> [Records for processing]:

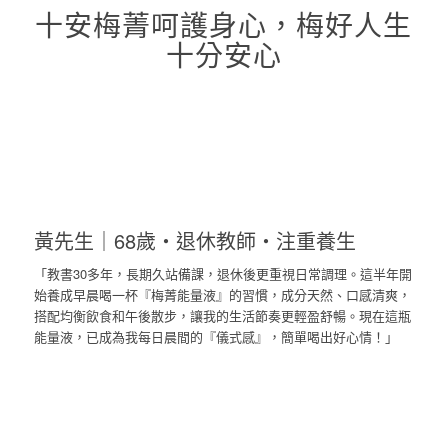
十安梅菁呵護身心，梅好人生
十分安心
黃先生｜68歲・退休教師・注重養生
「教書30多年，長期久站備課，退休後更重視日常調理。這半年開
始養成早晨喝一杯『梅菁能量液』的習慣，成分天然、口感清爽，
搭配均衡飲食和午後散步，讓我的生活節奏更輕盈舒暢。現在這瓶
能量液，已成為我每日晨間的『儀式感』，簡單喝出好心情！」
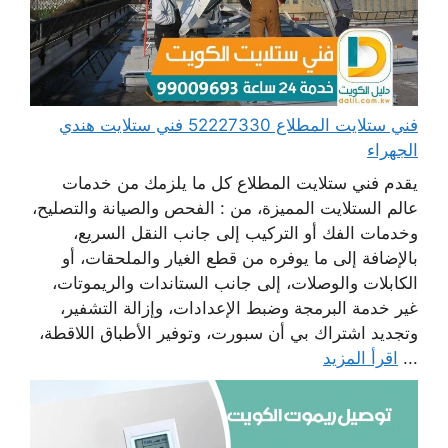
فني ستلايت المطلاع 52227330 فني ستلايت هندي
الجهراء
يقدم فني ستلايت المطلاع كل ما يلزمك من خدمات
عالم الستلايت المميزة، من : الفحص والصيانة والتصليح،
وخدمات الفك أو التركيب إلى جانب النقل السريع،
بالإضافة إلى ما يوفره من قطع الغيار والملحقات، أو
الكابلات والوصلات، إلى جانب الستاندات والريموتات،
غير خدمة البرمجة وضبط الإعدادات، وإزالة التشفير،
وتجديد اشتراك بي أن سبورت، وتوفير الأطباق اللاقطة،
...
اقرأ المزيد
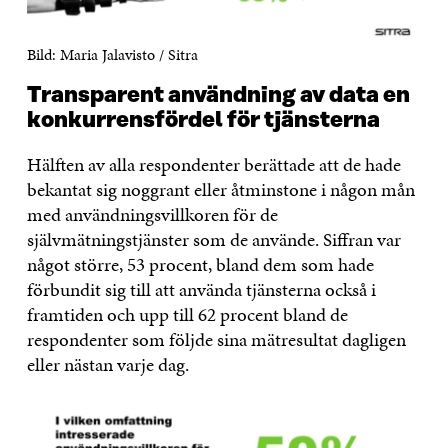
Bild: Maria Jalavisto / Sitra
Transparent användning av data en
konkurrensfördel för tjänsterna
Hälften av alla respondenter berättade att de hade
bekantat sig noggrant eller åtminstone i någon mån
med användningsvillkoren för de
självmätningstjänster som de använde. Siffran var
något större, 53 procent, bland dem som hade
förbundit sig till att använda tjänsterna också i
framtiden och upp till 62 procent bland de
respondenter som följde sina mätresultat dagligen
eller nästan varje dag.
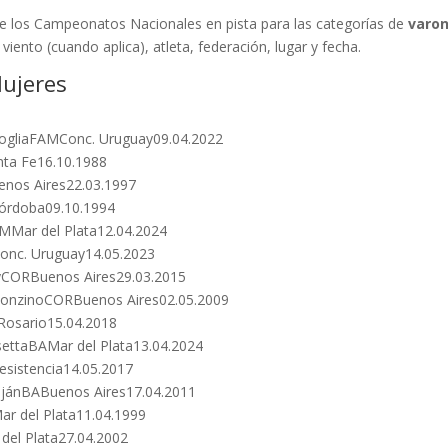
 de los Campeonatos Nacionales en pista para las categorías de
varo
iento (cuando aplica), atleta, federación, lugar y fecha.
Mujeres
a
bogliaFAMConc. Uruguay09.04.2022
nta Fe16.10.1988
enos Aires22.03.1997
Córdoba09.10.1994
AMMar del Plata12.04.2024
Conc. Uruguay14.05.2023
oyCORBuenos Aires29.03.2015
 DonzinoCORBuenos Aires02.05.2009
Rosario15.04.2018
settaBAMar del Plata13.04.2024
esistencia14.05.2017
LujánBABuenos Aires17.04.2011
ar del Plata11.04.1999
del Plata27.04.2002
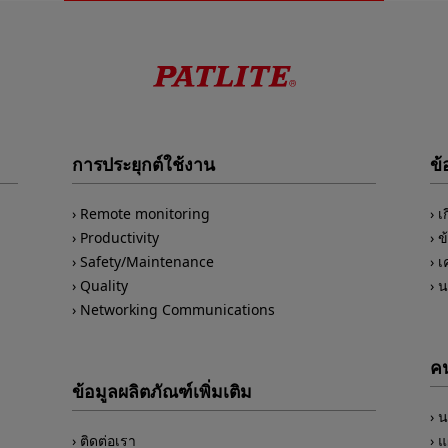
การประยุกต์ใช้งาน
ข้
Remote monitoring
เ
Productivity
ข
Safety/Maintenance
เ
Quality
น
Networking Communications
คน
ข้อมูลผลิตภัณฑ์เพิ่มเติม
น
ติดต่อเรา
แ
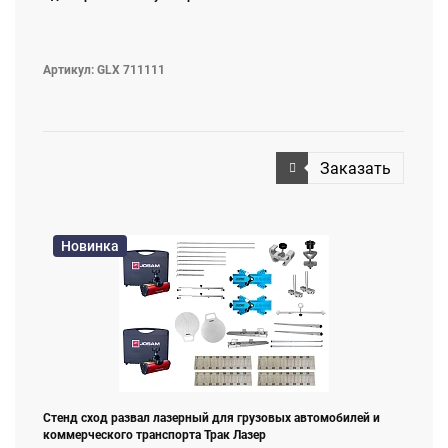
Артикул: GLX 711111
Заказать
Новинка
Стенд сход развал лазерный для грузовых автомобилей и
коммерческого транспорта Трак Лазер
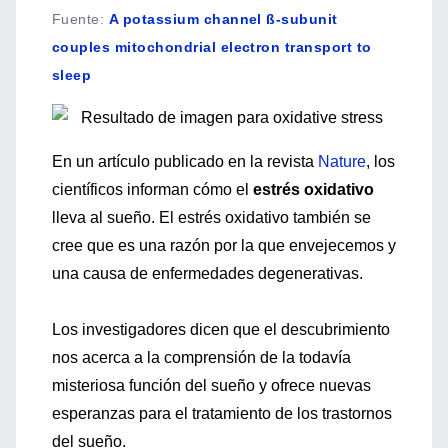
Fuente
:
A potassium channel ß-subunit
couples mitochondrial electron transport to
sleep
En un artículo publicado en la revista
Nature
, los
científicos informan cómo el
estrés oxidativo
lleva al sueño. El estrés oxidativo también se
cree que es una razón por la que envejecemos y
una causa de enfermedades degenerativas.
Los investigadores dicen que el descubrimiento
nos acerca a la comprensión de la todavía
misteriosa función del sueño y ofrece nuevas
esperanzas para el tratamiento de los trastornos
del sueño.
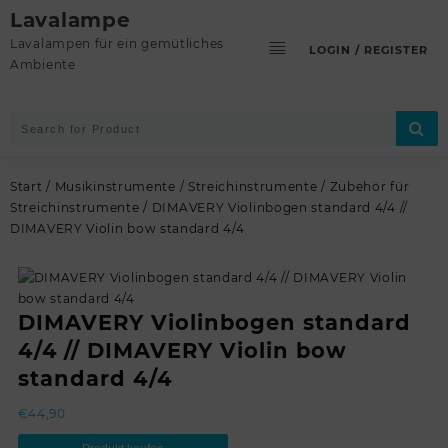
Skip
Lavalampe
to
Lavalampen für ein gemütliches
LOGIN / REGISTER
content
Ambiente
Start
/
Musikinstrumente
/
Streichinstrumente
/
Zubehör für
Streichinstrumente
/ DIMAVERY Violinbogen standard 4/4 //
DIMAVERY Violin bow standard 4/4
DIMAVERY Violinbogen standard
4/4 // DIMAVERY Violin bow
standard 4/4
€
44,90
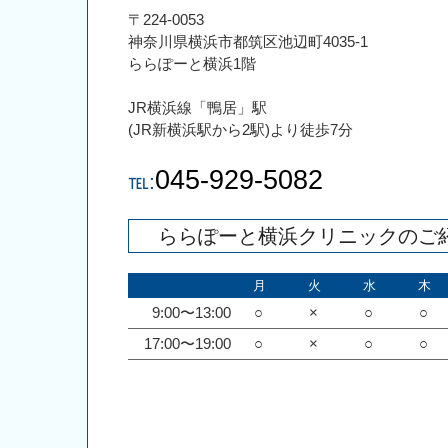
〒224-0053
神奈川県横浜市都筑区池辺町4035-1
ららぽーと横浜1階
JR横浜線「鴨居」駅
(JR新横浜駅から2駅)より徒歩7分
045-929-5082
℡:
ららぽーと横浜クリニックのご
月
火
水
木
9:00〜13:00
○
×
○
○
17:00〜19:00
○
×
○
○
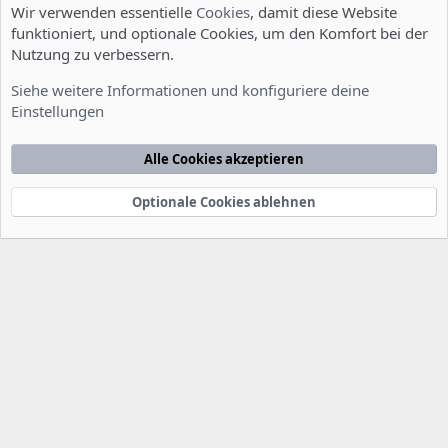
Wir verwenden essentielle
Cookies
, damit diese Website
funktioniert, und optionale Cookies, um den Komfort bei der
Nutzung zu verbessern.
Installation und Konfiguration
Siehe weitere Informationen und konfiguriere deine
Einstellungen
Cookies
Deutsch [Du]
Kontakt
Nutzungsbedingungen
Datenschutzerklärung
Hilfe
Alle Cookies akzeptieren
Startseite
R
S
S
Optionale Cookies ablehnen
®
Community platform by XenForo
© 2010-2022 XenForo Ltd.
-
Deutsch von
-
xenDach
©2010-2014
F
e
e
d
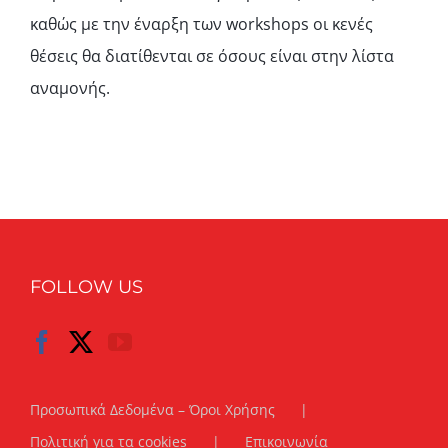
καθώς με την έναρξη των workshops οι κενές
θέσεις θα διατίθενται σε όσους είναι στην λίστα
αναμονής.
FOLLOW US
Προσωπικά Δεδομένα – Όροι Χρήσης
Πολιτική για τα cookies
Επικοινωνία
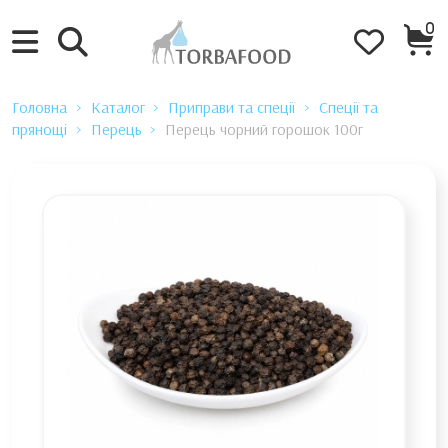
0
Головна
Каталог
Приправи та спеції
Спеції та
прянощі
Перець
Перець чорний горошок 100г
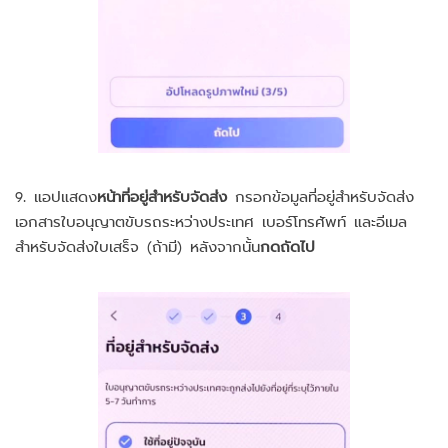
9. แอปแสดง
หน้าที่อยู่สำหรับจัดส่ง
กรอกข้อมูลที่อยู่สำหรับจัดส่ง
เอกสารใบอนุญาตขับรถระหว่างประเทศ เบอร์โทรศัพท์ และอีเมล
สำหรับจัดส่งใบเสร็จ (ถ้ามี) หลังจากนั้น
กดถัดไป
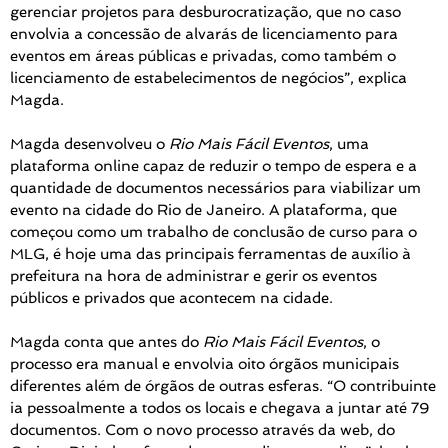
gerenciar projetos para desburocratização, que no caso
envolvia a concessão de alvarás de licenciamento para
eventos em áreas públicas e privadas, como também o
licenciamento de estabelecimentos de negócios”, explica
Magda.
Magda desenvolveu o
Rio Mais Fácil Eventos
, uma
plataforma online capaz de reduzir o tempo de espera e a
quantidade de documentos necessários para viabilizar um
evento na cidade do Rio de Janeiro. A plataforma, que
começou como um trabalho de conclusão de curso para o
MLG, é hoje uma das principais ferramentas de auxílio à
prefeitura na hora de administrar e gerir os eventos
públicos e privados que acontecem na cidade.
Magda conta que antes do
Rio Mais Fácil Eventos
, o
processo era manual e envolvia oito órgãos municipais
diferentes além de órgãos de outras esferas. “O contribuinte
ia pessoalmente a todos os locais e chegava a juntar até 79
documentos. Com o novo processo através da web, do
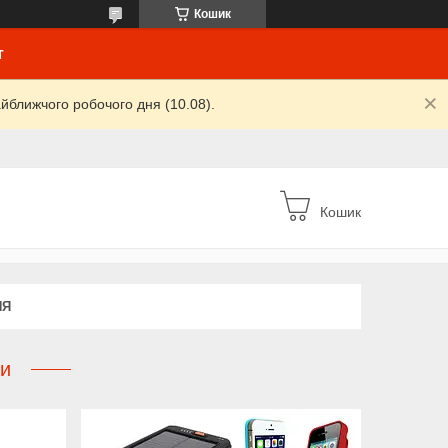
Кошик
т
йближчого робочого дня (10.08).
Кошик
НЯ
ги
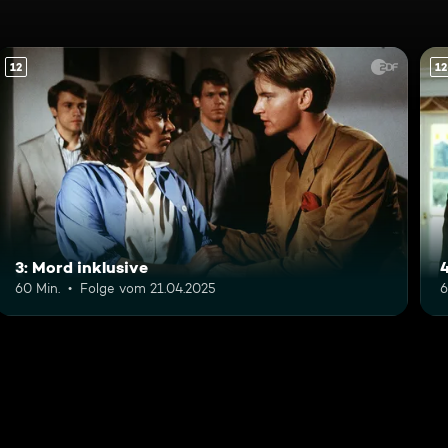
12
12
3: Mord inklusive
60 Min.
Folge vom 21.04.2025
6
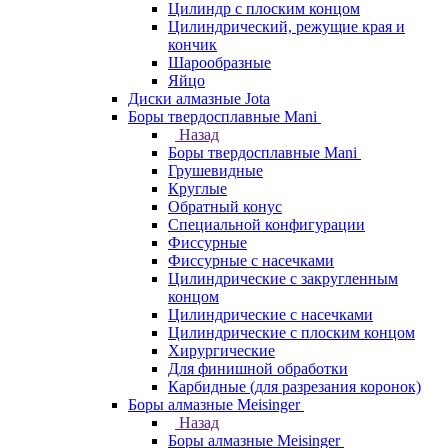
Цилиндр с плоским концом
Цилиндрический, режущие края и
кончик
Шарообразные
Яйцо
Диски алмазные Jota
Боры твердосплавные Mani
Назад
Боры твердосплавные Mani
Грушевидные
Круглые
Обратный конус
Специальной конфигурации
Фиссурные
Фиссурные с насечками
Цилиндрические с закругленным
концом
Цилиндрические с насечками
Цилиндрические с плоским концом
Хирургические
Для финишной обработки
Карбидные (для разрезания коронок)
Боры алмазные Meisinger
Назад
Боры алмазные Meisinger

> [Exercise]: Scan the preceding records for lines with the word "procent". Say how many there are and nothing else.

> [Answer for this exercise]: 2